The pre-operational and concrete operational stages of development in humans are tenets that belong to Jean Piaget's theory of cognitive development.
Piaget's theory argues that there are specific moments in the development of individuals in which particular processes enable (and sometimes disable) the acquisition of new information and knowledge.
These processes occur in tandem with age. In other words, as a specific age is reached, a process is supposed to take place as the individual develops. The pre-operational stage, for example, is the first stage of Piaget's theory of cognitive development. It occurs from ages 2-7 and it is expected that children of this age group would start creating representations of objects mentally, tend to pretend-play (which is also known as the semiotic functions) and will develop a form of egocentric behavior which is typically more evident at age 2 (the terrible two's). This behavior is characteristic for the child's unwillingness to share, or partake from attention aside for attention given to the child himself.
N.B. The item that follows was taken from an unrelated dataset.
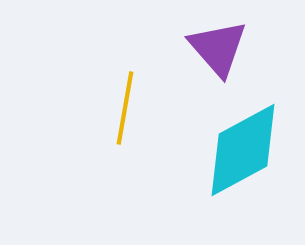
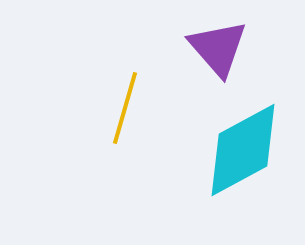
yellow line: rotated 6 degrees clockwise
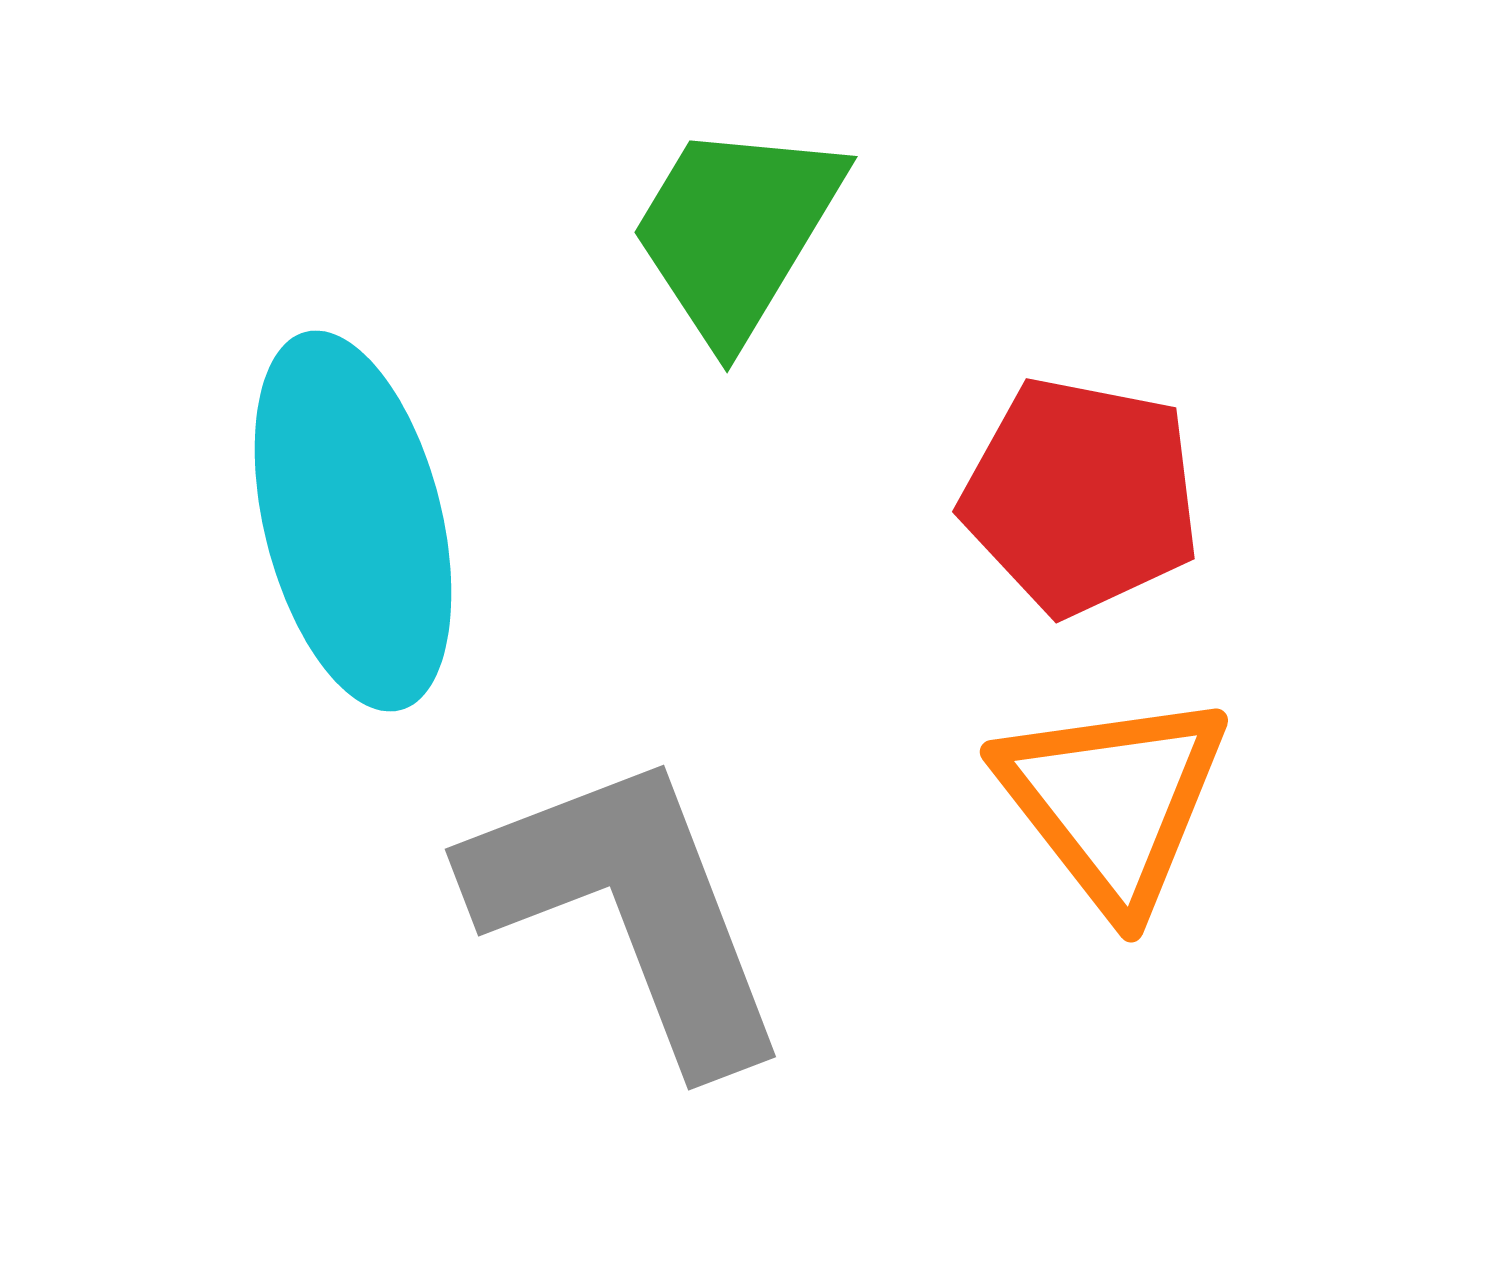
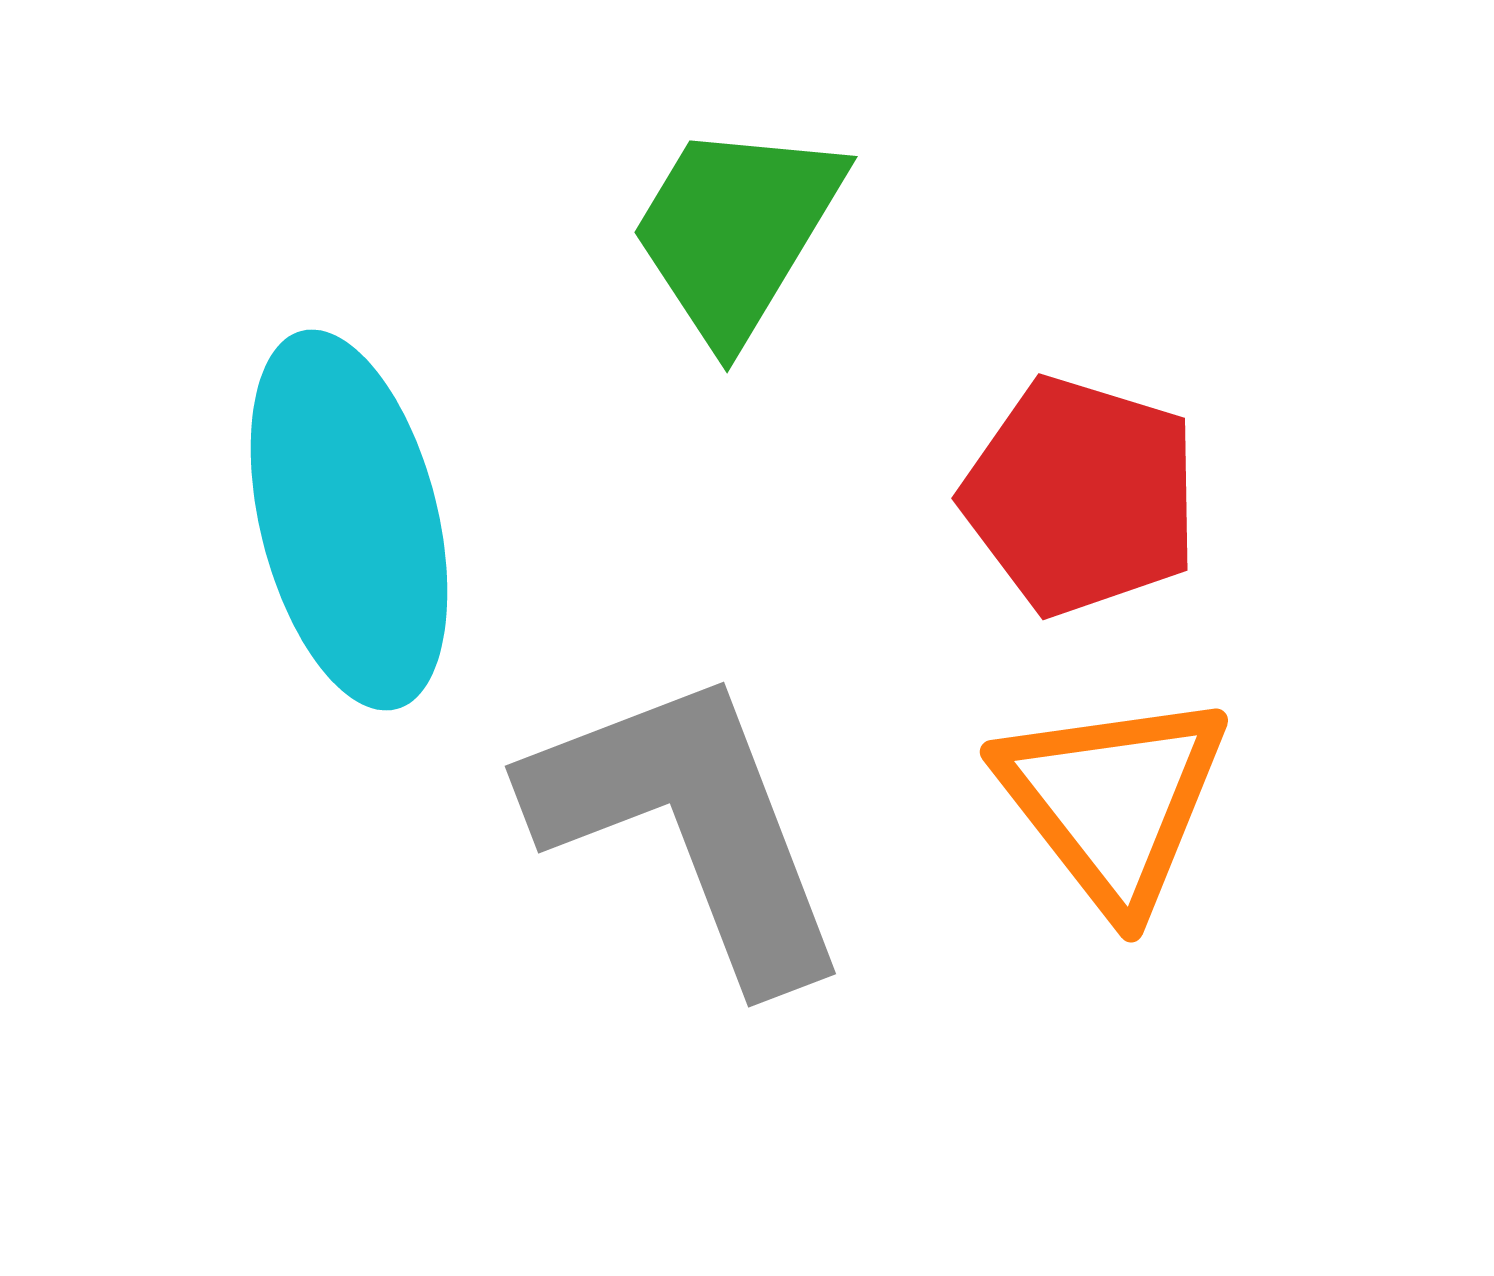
red pentagon: rotated 6 degrees clockwise
cyan ellipse: moved 4 px left, 1 px up
gray L-shape: moved 60 px right, 83 px up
Conversely, the concrete operational stage of development pertains to children within the age group of 7-11 years of age. It directly follows the pre-operational stage and, at this point, children are beginning to create ideas, build schema, and categorize emotions, thoughts, and beliefs. With these cognitive tools, children are able to think somewhat logically, or at least inductively. They are naturally curious, make lots of questions to guide their learning process, and they can perform concrete activities. It is, however, difficult for children of this age group to conceptualize the abstract, to use mental processes without manipulatives, or to use deduction to come up with answers.
Those are the ideals and outcomes that are inherent to the pre-operational and concrete-operational stages of Jean Piaget's theory of cognitive development.